PP058. The additive effect of plasma levels of sFlt-1/PLGF ratio following the risk classification using both blood pressure levels and uterine artery blood flow impedance in the second trimester on the later occurrence of preeclampsia

Pregnancy Hypertens. 2012 Jul;2(3):273. doi: 10.1016/j.preghy.2012.04.169. Epub 2012 Jun 13.

Abstract

Introduction: The multivariate model including circulating levels of soluble fms-like tyrosine kinase 1 (sFlt-1)/placental growth factor (PlGF) ratios, maternal factors, blood pressure (BP) levels and uterine artery (UtA) doppler in the first to second trimester has been reported to be clinically useful to predict PE more accurately. However, the effects of levels of sFlt-1/PlGF ratio after the stratification of women using two major risk factors for PE, BP levels and UtA blood flow imdedance (BFI) have not been evaluated.

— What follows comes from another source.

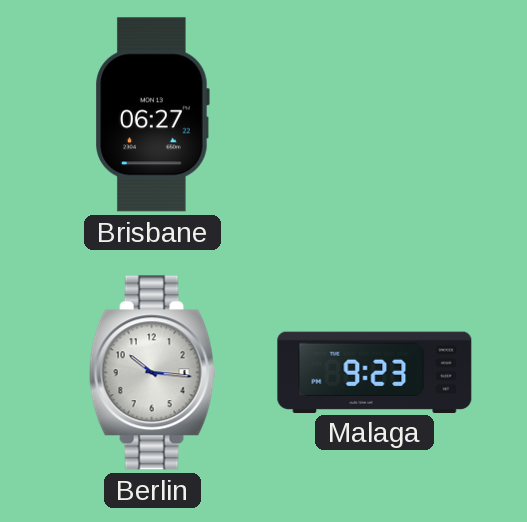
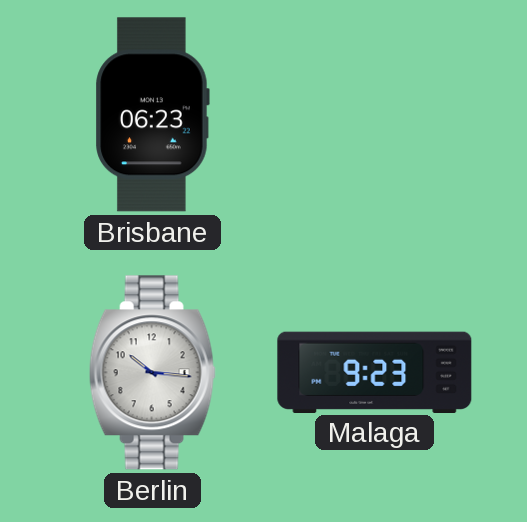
Brisbane: 06:27 -> 06:23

Objectives: Our aim was to evaluate the additive effect of plasma levels of sFlt-1/PlGF ratio following the risk classification using both mean blood pressure (MBP) levels and the combination of two UtABFI, mean pulsatility index (mPI) and mean notch depth index (mNDI), on the later occurrence of PE.

Methods: 1161 women were recruited into a prospective cohort study during 2004 and 2008. Clinical BPs were measured twice during 16 and 23 weeks, UtA doppler was performed twice during 16 and 23 weeks, and the mPI and mNDI was measured. Plasma samples were drawn once at 20-23weeks, and were stored at -20°C until use. The levels of sFlt-1/PlGF ratio were measured by automated electrochemiluminescent immunoassay (Roche Diagnostics K.K.). The cutoff value of mean BP (MBP) was determined as 91.3mmHg using ROC curve, and that of sFlt-1/PlGF ratio was 13.0, the 97.5th percentile of log10(sFlt-1/PlGF) at 20-23 weeks in normal pregnant women. If the mPI was <90th percentile of the gestational-age specific reference range of mPI, or the mNDI was <90th percentile of the gestational-age specific reference range of mNDI, we defined that the UtABFI was low; if the mPI was ⩾90th percentile and the mNDI was ⩾90th percentile, we defined that the UtABFI was high.

Results: When women were stratified to 4 groups: low BP and low UtABFI, high BP but low UtABFI, high UtABFI but low BP, high BP and high UtABFI, the PPVs were 0.7%, 6.9%, 6.2% and 39.1%, respectively. In women with low BP and low UtABFI, the high sFlt-1/PlGF changed the PPV to 11.1%; the interval from the sampling to the onset of PE in women with high sFlt-1/PlGF ratio was significantly shorter than in those with low sFlt-1/PlGF ratio (mean±SD [weeks]: 5.9±1.5 vs. 16.5±2.1, p<0.01). In women with high BP but low UtABFI, the high sFlt-1/PlGF changed the PPV to 18.2%; the interval from the sampling to the onset of PE in women with high sFlt-1/PlGF ratio was significantly shorter than in those with low sFlt-1/PlGF ratio (8.0±5.7 vs. 12.6±3.7, p<0.05). Although these effects of sFlt-1/PlGF ratio on the occurrence of PE were not confirmed in women with high BP and high UtABFI, PE occurred in all women with three risk factors (5/5), and the interval from the sampling to the onset of PE was6.8±4.1 weeks.

Conclusion: Women with both high BP and high UtABFI, especially those with additional risk of high sFlt-1/PlGF ratio, were the highest risk of PE. In the lowest risk group of low BP and low UtABFI, the addition of sFlt-1/PlGF ratio improved the PPV and the interval from the sampling to the onset of PE. These results clearly indicated the clinical importance of measuring sFlt-1/PlGF ratio in addition to BP levels and UtABFI in all pregnant women in the second trimester.